[Dataset excerpts]
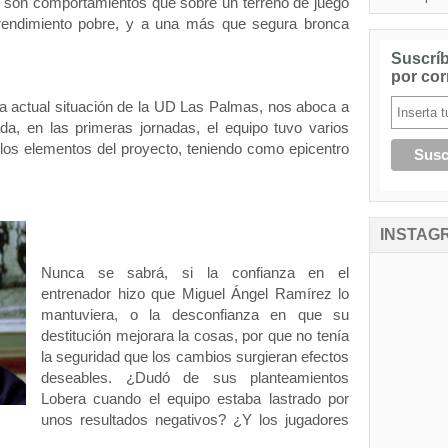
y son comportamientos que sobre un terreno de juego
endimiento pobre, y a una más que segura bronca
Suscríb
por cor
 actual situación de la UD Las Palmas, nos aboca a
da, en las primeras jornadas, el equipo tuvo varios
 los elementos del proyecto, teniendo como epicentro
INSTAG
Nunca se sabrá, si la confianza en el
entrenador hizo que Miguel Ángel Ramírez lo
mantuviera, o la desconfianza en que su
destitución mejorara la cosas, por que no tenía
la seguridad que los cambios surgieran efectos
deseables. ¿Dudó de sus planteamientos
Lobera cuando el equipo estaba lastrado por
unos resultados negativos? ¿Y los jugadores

→ **WHAT TO DO**: Exactly the lines from the one containing "actual situación de" through the end of the records should be reproduced, and no others.

→ **ANSWER TO THIS TASK**:
 actual situación de la UD Las Palmas, nos aboca a
da, en las primeras jornadas, el equipo tuvo varios
 los elementos del proyecto, teniendo como epicentro
INSTAG
Nunca se sabrá, si la confianza en el
entrenador hizo que Miguel Ángel Ramírez lo
mantuviera, o la desconfianza en que su
destitución mejorara la cosas, por que no tenía
la seguridad que los cambios surgieran efectos
deseables. ¿Dudó de sus planteamientos
Lobera cuando el equipo estaba lastrado por
unos resultados negativos? ¿Y los jugadores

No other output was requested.